Manche Kinder finden sich ein Stückchen selbst im Garten. Ich erinnere mich an einen Buben, der ein Außenseiter und in den meisten Schulfächern nicht so gut war. Der war einfach ein praktischer Typ. Er hat angefangen mit der Grabgabel ein Beet umzustechen – gerade Buben brauchen oft diese körperliche Betätigung – und ist dabei über sich hinausgewachsen. Er hat eine praktische Begabung bei sich entdeckt. Im Klassenzimmer kommen manche Begabungen nicht so heraus.

Wie kann man diesen Bezug zur Natur und zu Gemüse auch daheim fördern?

Wir sagen immer: „Der kleinste Garten ist ein Topf“. Man kann auch im Fensterkistchen gut gärtnern.

Was eignet sich da?

Kräuter, Salate, Radieschen, Chili oder Balkontomaten eignen sich gut.

Kann man so aus einem Gemüsemuffel einen Gemüsetiger machen?

Die Erfahrung haben wir bei uns gemacht, ja. Lehrerinnen sind oft ganz überrascht, wenn ein bestimmtes Kind plötzlich eine Karotte isst. Wenn man Gemüse selbst erntet, hat man einen ganz anderen Zugang. Natürlich schmeckt auch bei uns nicht jedem Kind alles.

Gibt es bestimmte Gemüsesorten, die besonders gut ankommen?

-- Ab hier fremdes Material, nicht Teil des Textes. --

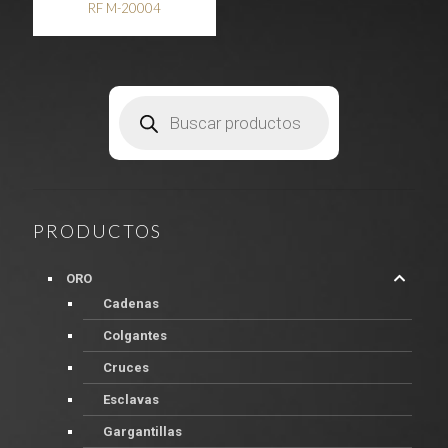
RF M-20004
Búsqueda
de
productos
PRODUCTOS
ORO
Cadenas
Colgantes
Cruces
Esclavas
Gargantillas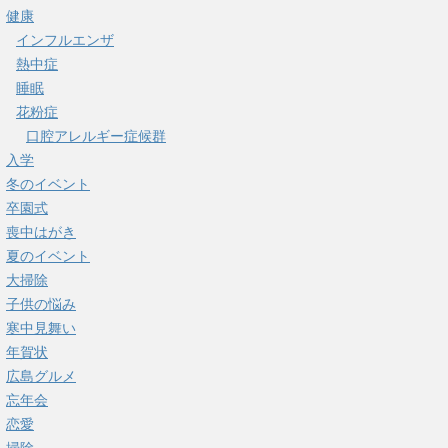
健康
インフルエンザ
熱中症
睡眠
花粉症
口腔アレルギー症候群
入学
冬のイベント
卒園式
喪中はがき
夏のイベント
大掃除
子供の悩み
寒中見舞い
年賀状
広島グルメ
忘年会
恋愛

Karotten sind ein ganz besonders pädagogisches Gemüse. Das liegt daran, dass ich auf der einen Seite nach ihnen graben muss. Das aus der Erde Holen und Putzen kommt sehr gut an. Schon der Erntevorgang ist ein Erlebnis. Paradeiser werden auch gerne genascht. Und einige spezielle Kräuter – zum Beispiel Sauerampfer – sind auch ein Highlight.

Wie kommen die Kinder zur City Farm Schönbrunn?

Meistens über die Klassenlehrer und nur sehr selten über private Gruppen. Ich habe auch viele Kontakte in der Fachwelt und so ist auch der Kontakt zu Gourmet entstanden. Solche Projekte wie mit Gourmet sind ausgezeichnet, um möglichst viele Kinder zu erreichen. Da kommen auf einen Schlag zehn Klassen und eine Kindergartengruppe, die vielleicht sonst nicht auf uns aufmerksam geworden wären.

Ab welchem Alter ist das Gartln mit Gemüse für Kinder interessant?

Wir gärtnern mit Kindern ab drei Jahren. Die Hauptzielgruppe sind aber Volkschulkinder – die sind am leichtesten zugänglich. Bei Jugendlichen ist das ein bisschen schwieriger.

Was passiert mit der Ernte der City Farm Schönbrunn?

Die Ernte dürfen die Kinder mitnehmen und manchmal wird das Gemüse auch hier zubereitet. Es ist schön für die Kinder, wenn sie daheim etwas herzeigen können. Manchmal wird die Ernte danach auch gemeinsam in der Klasse zubereitet.

Was war als Kind Ihr Lieblingsgemüse?

Ich erinnere mich auch sehr gut an die Karotten. Die schmecken ganz anders, wenn man sie frisch aus dem Boden zieht. Ich habe als Kind bei meiner Großmutter in der Steiermark Gemüse gegärtnert und Karotten waren eines der ersten Erfolgserlebnisse. Aber ich liebe Gemüse in seiner ganzen Breite und Vielfalt.